提出期間:令和6年6月3日(月)~令和6年7月1日(月)
(※郵送で提出する場合は、7月1日必着です。)
例年、6月1日から6月30日が提出期間ですが、暦の関係で本年は期間にずれが生じています。ちなみに、同じ理由で「6月1日現在の状況報告」も報告対象日が6月1日ではなく、6月3日になっているので注意が必要です。
【参考】その他、労働者派遣事業主が提出するべき報告書
労働者派遣事業主は、労働者派遣事業報告書(年度報告・6月1日現在の状況報告)以外に、次の報告も必要となります。
・労働者派遣事業収支決算書(様式第12号)
・関係派遣先派遣割合報告書(様式第12号-2)
提出期限は、どちらも派遣元事業主の事業年度経過後3か月以内です。決算月が3月末日の場合は、労働者派遣事業報告書(様式第11号)と提出期限が同じなので、同時に提出しても問題ありません。
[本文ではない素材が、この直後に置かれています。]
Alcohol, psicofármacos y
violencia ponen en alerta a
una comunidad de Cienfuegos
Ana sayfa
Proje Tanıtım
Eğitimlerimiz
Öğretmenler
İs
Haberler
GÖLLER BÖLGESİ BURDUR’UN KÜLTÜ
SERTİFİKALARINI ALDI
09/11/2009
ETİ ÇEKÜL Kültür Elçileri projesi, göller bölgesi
なお、管轄の労働局によっては、その都度の案内が来ない場合もありますので、提出期限の管理が必要です。
(3)年度報告の報告対象期間
原則として、直前に終了した事業年度(決算期)が報告対象期間となります。
事業年度が、各月末日にて終了する場合は、次の早見表にてご確認下さい。
第1面の8「事業年度の開始の日及び当該事業年度の終了の日」欄に記載します。
なお、労働者派遣事業の許可を取得後、初めての決算が終了していない場合は、今回の報告書において報告対象期間は存在しませんので、当該欄は空欄となり、年度報告第2面から第6面も記載不要となります。その場合でも、第1面と第6面~第9面(6月1日の状況報告)の記載は必要で、第1面~第9面まで(記載不要の面も含めて)全て提出する必要があります。
(4)提出部数と添付資料
提出部数は、正本1通と写し2通の合計3通です。
添付資料は、状況に応じて次のとおりとなります。
・労使協定書の写し 2通
労使協定方式を採用している事業主(事業所)は、令和6年6月1日時点で有効期間中の労使協定書を添付することが必要です。
労使協定を事業所毎に締結している場合は、事業所毎に2通の添付が必要です。
※例年、時間外労働・休日労働に関する協定届(36協定届)が誤って添付されているケースが一定数いらっしゃるそうです。こちらとは異なりますのでご注意ください。
・社内規定の写し 2通
労使協定書上では具体的に内容を定めずに、就業規則などによることとしている場合は、労使協定で引用している就業規則や賃金規定などの該当部分の写しを添付する必要があります。
・同等以上であることを確認した旨の確認書および確認を行った別表(一般賃金と比較をした)の写し 2通
労使協定の有効期間中(例:令和5年4月1日から令和7年3月31日)に一般賃金の額が変更(新たな局長通達が発出)され、かつ、比較した結果、派遣労働者の賃金が一般賃金以上になっている場合には、同等以上を確認した旨の書面を添付することが必要です。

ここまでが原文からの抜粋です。